Fourth-instar larvae of Triatoma infestans, reared in a laboratory colony at 28°C and fed weekly on chicken blood, were used throughout. Bugs were maintained in light/dark cycles (L:D 12 h:12 h, 140 μW cm^–2) at a constant temperature (25°C) for 5 days. The compound eyes were then fixed (i) at the fourth hour of the photophase under white illumination (140 μW cm^–2) and (ii) at the second hour of the scotophase. To prevent any interference from light, preparations were performed under far red light illumination (λ>695 nm; light filtered through an RG695 filter; Schott, Germany). These two times of the day were chosen because these are when T. infestans displays minimal (fourth hour of the photophase) and maximal (second hour of the scotophase) photonegative sensitivity (Reisenman et al., 1998). Illumination during the light phase of the LD cycle was provided by a fluorescent lamp (Osram Dulux EL E27, 7W/41-827). Light intensity was measured with a radiometer (SEL 033 sensor module, IL 1400 radiometer; International Light, Newburyport, MA, USA).

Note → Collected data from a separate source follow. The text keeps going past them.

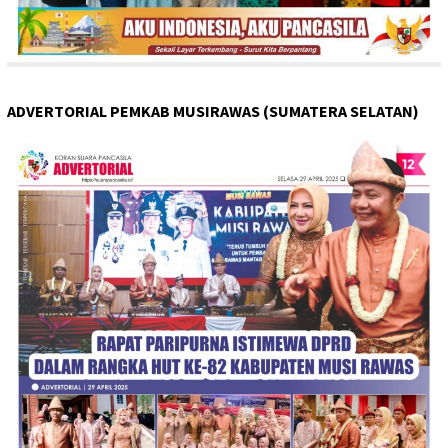
ADVERTORIAL PEMKAB MUSIRAWAS (SUMATERA SELATAN)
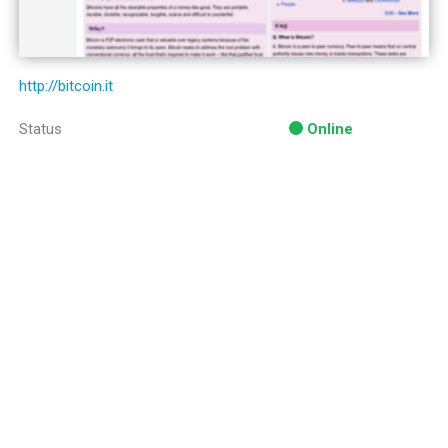
http://bitcoin.it
Status
Online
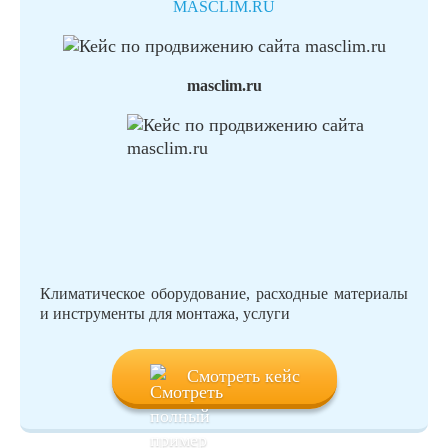
MASCLIM.RU
masclim.ru
Климатическое оборудование, расходные материалы
и инструменты для монтажа, услуги
Смотреть кейс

To test whether daily changes in ommatidial structure are under endogenous control, insects were maintained in LD cycles (L: 140 μW cm^–2) for 5 days, and a group of bugs was then kept in constant darkness (DD), while another group was kept in constant light LL (L: 140 μW cm^–2). After three ‘subjective’ days, the eyes of half of the bugs from each experimental group (LL and DD) were fixed at the fourth hour of the subjective day and the remaining half at the second hour of the subjective night. The free-running periods used for estimating the subjective day and night of the bugs were approximately 23 h 50 min for bugs kept in DD conditions and approximately 26 h 40 min for bugs kept in LL conditions (Lazzari, 1992). This experimental protocol is identical to that used by Reisenman et al. (1998) to study the circadian rhythm of photonegative sensitivity in this bug.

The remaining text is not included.